TASK DIRECTIONS >> From the records below, copy the lines that include "ديفاكتو".

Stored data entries
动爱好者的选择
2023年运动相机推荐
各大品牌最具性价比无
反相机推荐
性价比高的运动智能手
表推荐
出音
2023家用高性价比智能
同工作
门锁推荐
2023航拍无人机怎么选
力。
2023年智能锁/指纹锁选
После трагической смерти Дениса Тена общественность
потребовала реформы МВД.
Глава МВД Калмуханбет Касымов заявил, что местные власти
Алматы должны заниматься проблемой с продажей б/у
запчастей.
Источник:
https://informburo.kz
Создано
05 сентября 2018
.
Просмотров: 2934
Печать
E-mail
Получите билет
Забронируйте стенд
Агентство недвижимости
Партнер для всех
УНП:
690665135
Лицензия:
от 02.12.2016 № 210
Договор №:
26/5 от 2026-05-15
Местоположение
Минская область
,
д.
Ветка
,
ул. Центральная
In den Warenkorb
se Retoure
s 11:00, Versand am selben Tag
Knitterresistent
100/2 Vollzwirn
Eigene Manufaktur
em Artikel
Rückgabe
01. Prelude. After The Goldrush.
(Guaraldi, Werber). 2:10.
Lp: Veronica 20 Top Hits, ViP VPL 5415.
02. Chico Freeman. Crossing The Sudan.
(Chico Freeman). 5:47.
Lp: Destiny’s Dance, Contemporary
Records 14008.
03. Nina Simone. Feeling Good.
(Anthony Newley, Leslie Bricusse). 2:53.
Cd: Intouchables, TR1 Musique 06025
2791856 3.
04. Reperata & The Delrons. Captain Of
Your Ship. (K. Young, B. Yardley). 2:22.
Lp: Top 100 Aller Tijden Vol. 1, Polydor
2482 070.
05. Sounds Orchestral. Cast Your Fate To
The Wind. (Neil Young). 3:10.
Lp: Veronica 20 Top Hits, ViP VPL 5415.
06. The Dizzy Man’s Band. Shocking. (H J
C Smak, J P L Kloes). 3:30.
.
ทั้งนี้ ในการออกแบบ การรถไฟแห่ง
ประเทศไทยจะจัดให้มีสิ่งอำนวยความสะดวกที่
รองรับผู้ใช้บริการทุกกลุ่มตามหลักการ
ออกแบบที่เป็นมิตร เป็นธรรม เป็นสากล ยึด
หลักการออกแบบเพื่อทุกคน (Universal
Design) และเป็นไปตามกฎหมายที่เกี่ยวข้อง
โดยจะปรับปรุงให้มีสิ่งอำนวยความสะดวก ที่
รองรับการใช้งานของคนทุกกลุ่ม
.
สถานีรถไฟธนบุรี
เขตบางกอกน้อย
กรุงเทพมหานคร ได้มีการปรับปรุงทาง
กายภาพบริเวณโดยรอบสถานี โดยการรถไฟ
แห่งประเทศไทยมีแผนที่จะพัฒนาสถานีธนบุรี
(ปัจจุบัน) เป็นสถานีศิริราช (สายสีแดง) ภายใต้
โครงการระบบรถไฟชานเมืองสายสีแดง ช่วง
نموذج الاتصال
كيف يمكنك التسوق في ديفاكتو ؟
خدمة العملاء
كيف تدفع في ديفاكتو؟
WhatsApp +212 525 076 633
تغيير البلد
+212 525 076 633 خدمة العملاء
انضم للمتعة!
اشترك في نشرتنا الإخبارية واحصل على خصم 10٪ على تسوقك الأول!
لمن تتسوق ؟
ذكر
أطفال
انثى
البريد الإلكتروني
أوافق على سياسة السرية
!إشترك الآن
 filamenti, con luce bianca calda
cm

REPLY >>
كيف يمكنك التسوق في ديفاكتو ؟
كيف تدفع في ديفاكتو؟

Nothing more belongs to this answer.